The collars were tested on scimitar-horned oryx herds living at SCBI in Front Royal, Va., and at Fossil Rim Wildlife Center in Texas in separate one-month trials. The trials demonstrated that the oryx were not negatively affected by wearing the collars. Before the full release this summer, SCBI scientists will travel to Chad to fit the oryx with collars and conduct final tests of the satellite data transmission and analysis protocols before the animals are released.
SCF and EAD have also trained a team of local wildlife experts and rangers to monitor the oryx after they are reintroduced. To help with their continued protection, the team will organize community outreach programs about the oryx. The reintroduction program is working to build a self-sustaining population of 500 wild oryx over the next five years. EAD is developing a genetically diverse world herd of oryx, including animals originally from the United States, Europe and United Arab Emirates. Those animals will be part of future reintroductions.

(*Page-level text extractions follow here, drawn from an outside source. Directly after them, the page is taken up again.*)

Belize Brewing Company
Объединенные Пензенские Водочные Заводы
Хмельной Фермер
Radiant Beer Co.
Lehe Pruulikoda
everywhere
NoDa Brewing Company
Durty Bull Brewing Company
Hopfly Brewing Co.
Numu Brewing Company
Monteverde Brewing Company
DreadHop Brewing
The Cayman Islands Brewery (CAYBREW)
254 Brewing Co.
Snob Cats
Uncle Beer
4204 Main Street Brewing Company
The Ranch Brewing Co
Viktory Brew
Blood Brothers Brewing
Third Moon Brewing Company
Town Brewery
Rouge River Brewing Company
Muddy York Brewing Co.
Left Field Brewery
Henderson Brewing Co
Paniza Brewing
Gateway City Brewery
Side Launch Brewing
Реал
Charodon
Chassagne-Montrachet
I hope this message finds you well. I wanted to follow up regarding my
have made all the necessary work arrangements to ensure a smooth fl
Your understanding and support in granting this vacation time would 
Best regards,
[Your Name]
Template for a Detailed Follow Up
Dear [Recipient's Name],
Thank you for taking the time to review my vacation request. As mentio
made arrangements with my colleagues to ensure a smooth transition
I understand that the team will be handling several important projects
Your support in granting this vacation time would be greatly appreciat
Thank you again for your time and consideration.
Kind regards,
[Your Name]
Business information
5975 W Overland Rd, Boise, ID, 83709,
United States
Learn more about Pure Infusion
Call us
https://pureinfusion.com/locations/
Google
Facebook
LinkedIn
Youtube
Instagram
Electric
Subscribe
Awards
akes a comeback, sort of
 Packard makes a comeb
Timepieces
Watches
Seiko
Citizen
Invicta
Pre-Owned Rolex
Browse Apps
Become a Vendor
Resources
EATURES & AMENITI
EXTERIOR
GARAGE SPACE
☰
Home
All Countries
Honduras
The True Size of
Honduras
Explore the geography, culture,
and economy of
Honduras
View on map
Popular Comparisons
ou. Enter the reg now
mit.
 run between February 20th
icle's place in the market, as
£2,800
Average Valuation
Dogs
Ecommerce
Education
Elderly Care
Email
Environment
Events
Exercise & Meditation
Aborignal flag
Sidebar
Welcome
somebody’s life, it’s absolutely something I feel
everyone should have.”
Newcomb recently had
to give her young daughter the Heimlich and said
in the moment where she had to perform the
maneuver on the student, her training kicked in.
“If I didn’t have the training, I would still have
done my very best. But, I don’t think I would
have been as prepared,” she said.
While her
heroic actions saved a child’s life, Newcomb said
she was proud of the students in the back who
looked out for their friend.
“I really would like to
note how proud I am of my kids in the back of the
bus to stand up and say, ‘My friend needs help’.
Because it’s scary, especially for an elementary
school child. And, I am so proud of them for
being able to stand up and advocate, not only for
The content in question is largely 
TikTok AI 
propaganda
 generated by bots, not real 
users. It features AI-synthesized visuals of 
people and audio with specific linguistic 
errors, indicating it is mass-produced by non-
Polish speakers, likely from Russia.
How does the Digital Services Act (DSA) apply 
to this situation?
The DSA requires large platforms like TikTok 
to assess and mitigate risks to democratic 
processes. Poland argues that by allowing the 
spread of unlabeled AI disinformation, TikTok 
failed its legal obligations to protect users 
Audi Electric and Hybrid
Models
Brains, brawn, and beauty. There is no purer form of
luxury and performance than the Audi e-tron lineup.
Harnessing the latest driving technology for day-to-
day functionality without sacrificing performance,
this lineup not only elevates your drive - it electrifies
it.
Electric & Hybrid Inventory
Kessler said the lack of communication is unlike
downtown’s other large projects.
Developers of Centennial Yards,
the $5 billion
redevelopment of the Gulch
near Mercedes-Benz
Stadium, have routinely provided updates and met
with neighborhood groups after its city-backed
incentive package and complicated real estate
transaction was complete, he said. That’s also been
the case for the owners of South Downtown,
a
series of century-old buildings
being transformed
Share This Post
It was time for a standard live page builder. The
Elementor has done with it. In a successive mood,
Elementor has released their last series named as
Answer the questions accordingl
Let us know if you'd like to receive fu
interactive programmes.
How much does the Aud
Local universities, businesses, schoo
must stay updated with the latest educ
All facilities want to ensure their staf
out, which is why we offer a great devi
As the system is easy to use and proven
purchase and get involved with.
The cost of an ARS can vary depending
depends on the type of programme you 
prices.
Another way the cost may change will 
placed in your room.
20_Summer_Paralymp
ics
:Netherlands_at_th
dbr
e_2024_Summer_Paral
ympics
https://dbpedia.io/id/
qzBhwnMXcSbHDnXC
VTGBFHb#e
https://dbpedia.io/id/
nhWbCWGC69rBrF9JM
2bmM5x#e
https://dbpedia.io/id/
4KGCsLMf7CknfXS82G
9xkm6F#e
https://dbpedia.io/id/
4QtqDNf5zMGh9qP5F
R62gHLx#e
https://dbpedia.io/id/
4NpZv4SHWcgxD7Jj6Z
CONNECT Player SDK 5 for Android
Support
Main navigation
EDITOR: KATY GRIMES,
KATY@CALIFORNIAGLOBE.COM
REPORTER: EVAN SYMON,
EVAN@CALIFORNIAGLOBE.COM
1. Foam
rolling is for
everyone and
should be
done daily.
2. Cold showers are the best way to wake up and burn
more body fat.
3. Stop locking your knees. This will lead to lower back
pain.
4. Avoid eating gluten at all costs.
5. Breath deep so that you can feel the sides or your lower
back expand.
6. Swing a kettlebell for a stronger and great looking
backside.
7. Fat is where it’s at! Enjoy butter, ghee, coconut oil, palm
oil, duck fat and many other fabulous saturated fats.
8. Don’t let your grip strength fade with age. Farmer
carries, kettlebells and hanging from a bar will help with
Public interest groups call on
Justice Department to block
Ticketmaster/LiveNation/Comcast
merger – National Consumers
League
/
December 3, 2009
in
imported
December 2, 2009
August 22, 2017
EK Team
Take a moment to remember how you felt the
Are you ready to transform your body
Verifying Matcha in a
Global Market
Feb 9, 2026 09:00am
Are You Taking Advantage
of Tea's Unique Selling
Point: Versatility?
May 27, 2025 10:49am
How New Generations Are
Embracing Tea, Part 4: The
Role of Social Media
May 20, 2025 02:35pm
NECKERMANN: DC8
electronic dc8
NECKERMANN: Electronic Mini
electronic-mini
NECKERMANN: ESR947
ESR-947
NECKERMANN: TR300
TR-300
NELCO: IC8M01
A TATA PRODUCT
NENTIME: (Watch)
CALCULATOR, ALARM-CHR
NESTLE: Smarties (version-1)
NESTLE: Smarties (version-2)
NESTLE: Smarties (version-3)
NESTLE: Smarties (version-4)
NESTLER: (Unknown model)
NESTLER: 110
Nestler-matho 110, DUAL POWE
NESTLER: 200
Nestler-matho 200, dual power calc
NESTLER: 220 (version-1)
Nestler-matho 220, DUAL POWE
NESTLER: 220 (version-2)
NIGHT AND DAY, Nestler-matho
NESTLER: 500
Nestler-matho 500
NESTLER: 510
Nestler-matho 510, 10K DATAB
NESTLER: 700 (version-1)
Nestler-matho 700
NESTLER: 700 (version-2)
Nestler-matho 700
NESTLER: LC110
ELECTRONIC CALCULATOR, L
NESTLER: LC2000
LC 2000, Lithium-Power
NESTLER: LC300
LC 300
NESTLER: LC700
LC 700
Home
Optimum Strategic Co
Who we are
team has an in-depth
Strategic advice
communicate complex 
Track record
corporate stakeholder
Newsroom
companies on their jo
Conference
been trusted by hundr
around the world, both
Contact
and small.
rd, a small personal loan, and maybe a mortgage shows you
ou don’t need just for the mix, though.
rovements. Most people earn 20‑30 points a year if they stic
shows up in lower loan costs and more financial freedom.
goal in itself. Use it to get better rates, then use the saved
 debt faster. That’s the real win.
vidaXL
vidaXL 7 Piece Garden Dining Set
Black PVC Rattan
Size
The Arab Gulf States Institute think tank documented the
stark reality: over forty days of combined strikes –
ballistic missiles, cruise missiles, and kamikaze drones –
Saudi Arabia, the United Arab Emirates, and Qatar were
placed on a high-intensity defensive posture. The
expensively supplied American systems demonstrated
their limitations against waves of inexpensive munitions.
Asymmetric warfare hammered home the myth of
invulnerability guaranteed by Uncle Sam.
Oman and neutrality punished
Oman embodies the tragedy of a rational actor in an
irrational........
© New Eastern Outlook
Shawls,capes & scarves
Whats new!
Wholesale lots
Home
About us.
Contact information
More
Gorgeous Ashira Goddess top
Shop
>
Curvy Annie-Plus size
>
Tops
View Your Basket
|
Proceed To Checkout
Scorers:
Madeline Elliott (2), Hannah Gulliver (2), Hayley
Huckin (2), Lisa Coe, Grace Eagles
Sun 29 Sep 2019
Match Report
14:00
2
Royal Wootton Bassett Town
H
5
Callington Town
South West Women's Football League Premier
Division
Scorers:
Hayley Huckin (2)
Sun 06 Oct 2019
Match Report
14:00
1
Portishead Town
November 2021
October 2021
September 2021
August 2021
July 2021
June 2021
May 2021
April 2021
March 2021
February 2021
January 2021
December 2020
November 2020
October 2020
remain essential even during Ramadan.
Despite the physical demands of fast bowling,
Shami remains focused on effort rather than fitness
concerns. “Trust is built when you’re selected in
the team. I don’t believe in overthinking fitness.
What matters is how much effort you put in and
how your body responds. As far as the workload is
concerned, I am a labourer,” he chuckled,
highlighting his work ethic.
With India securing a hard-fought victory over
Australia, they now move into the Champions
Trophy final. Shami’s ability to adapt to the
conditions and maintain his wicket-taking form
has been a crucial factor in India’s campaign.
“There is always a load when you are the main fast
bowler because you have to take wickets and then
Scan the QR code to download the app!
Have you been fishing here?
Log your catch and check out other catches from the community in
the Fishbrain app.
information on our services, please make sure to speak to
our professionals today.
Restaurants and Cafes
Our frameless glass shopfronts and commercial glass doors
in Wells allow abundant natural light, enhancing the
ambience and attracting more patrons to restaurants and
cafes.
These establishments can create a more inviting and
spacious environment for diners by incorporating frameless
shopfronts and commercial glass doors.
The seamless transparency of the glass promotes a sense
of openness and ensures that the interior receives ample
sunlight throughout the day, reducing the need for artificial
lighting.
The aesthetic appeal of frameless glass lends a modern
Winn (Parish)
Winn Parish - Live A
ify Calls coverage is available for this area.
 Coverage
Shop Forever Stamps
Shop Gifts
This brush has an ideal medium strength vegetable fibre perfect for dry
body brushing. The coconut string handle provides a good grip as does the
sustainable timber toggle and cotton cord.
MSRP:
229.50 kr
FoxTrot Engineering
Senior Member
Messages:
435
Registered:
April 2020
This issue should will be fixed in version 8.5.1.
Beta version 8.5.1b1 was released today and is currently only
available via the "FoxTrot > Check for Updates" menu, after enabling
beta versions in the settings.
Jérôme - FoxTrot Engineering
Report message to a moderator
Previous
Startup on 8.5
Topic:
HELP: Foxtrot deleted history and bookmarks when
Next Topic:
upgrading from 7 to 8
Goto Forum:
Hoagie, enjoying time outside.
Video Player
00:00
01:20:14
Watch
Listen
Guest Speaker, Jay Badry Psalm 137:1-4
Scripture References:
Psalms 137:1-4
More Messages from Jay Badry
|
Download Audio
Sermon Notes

The scimitar-horned oryx, a desert antelope, was declared extinct in the wild by the International Union for Conservation of Nature in 2000. Unregulated hunting was the primary cause of the scimitar-horned oryx's extinction in the wild. Today, however, the threat from largely unregulated pastoral development and habitat loss are major concerns. The world's largest single population of scimitar-horned oryx living in human care --numbering approximately 3,000 individuals-- is in the United Arab Emirates.
Caption: Scimitar-horned oryx being released into a large fenced area at the Ouadi Rimé-Ouadi Achim Game Reserve in Chad. The herd will be fully reintroduced to the wild during summer 2016.